—Le navire se portait comme je me porte, et comme je désire que vous vous portiez, monsieur Morrel; et cette journée et demie a été perdue par pur caprice, pour le plaisir d'aller à terre, voilà tout.
—Dantès, dit l'armateur se retournant vers le jeune homme, venez donc ici.
—Pardon, monsieur, dit Dantès, je suis à vous dans un instant.»
Puis s'adressant à l'équipage: «Mouille!» dit-il.
Aussitôt l'ancre tomba, et la chaîne fila avec bruit. Dantès resta à son poste, malgré la présence du pilote, jusqu'à ce que cette dernière manœuvre fût terminée; puis alors:
«Abaissez la flamme à mi-mât, mettez le pavillon en berne, croisez les vergues!
—Vous voyez, dit Danglars, il se croit déjà capitaine, sur ma parole.
—Et il l'est de fait, dit l'armateur.
—Oui, sauf votre signature et celle de votre associé, monsieur Morrel.
—Dame! pourquoi ne le laisserions-nous pas à ce poste? dit l'armateur. Il est jeune, je le sais bien, mais il me paraît tout à la chose, et fort expérimenté dans son état.»
Un nuage passa sur le front de Danglars.
«Pardon, monsieur Morrel, dit Dantès en s'approchant; maintenant que le navire est mouillé, me voilà tout à vous: vous m'avez appelé, je crois?»
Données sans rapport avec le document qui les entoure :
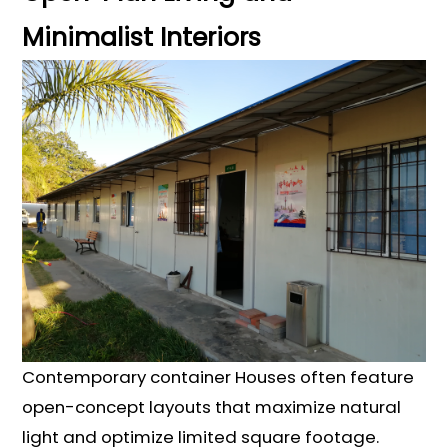
Minimalist Interiors
Contemporary container Houses often feature
open-concept layouts that maximize natural
light and optimize limited square footage.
Danglars fit un pas en arrière.
«Je voulais vous demander pourquoi vous vous étiez arrêté à l'île d'Elbe?
—Je l'ignore, monsieur; c'était pour accomplir un dernier ordre du capitaine Leclère, qui, en mourant, m'avait remis un paquet pour le grand maréchal Bertrand.
—L'avez-vous donc vu, Edmond?
—Qui?
—Le grand maréchal?
—Oui.»
Morrel regarda autour de lui, et tira Dantès à part.
«Et comment va l'Empereur? demanda-t-il vivement.
—Bien, autant que j'aie pu en juger par mes yeux.
—Vous avez donc vu l'Empereur aussi?
—Il est entré chez le maréchal pendant que j'y étais.
—Et vous lui avez parlé?
—C'est-à-dire que c'est lui qui m'a parlé, monsieur, dit Dantès en souriant.
—Et que vous a-t-il dit?
—Il m'a fait des questions sur le bâtiment, sur l'époque de son départ pour Marseille, sur la route qu'il avait suivie et sur la cargaison qu'il portait. Je crois que s'il eût été vide, et que j'en eusse été le maître, son intention eût été de l'acheter; mais je lui ai dit que je n'étais que simple second, et que le bâtiment appartenait à la maison Morrel et fils. «Ah! ah! a-t-il dit, je la connais. Les Morrel sont armateurs de père en fils, et il y avait un Morrel qui servait dans le même régiment que moi lorsque j'étais en garnison à Valence.»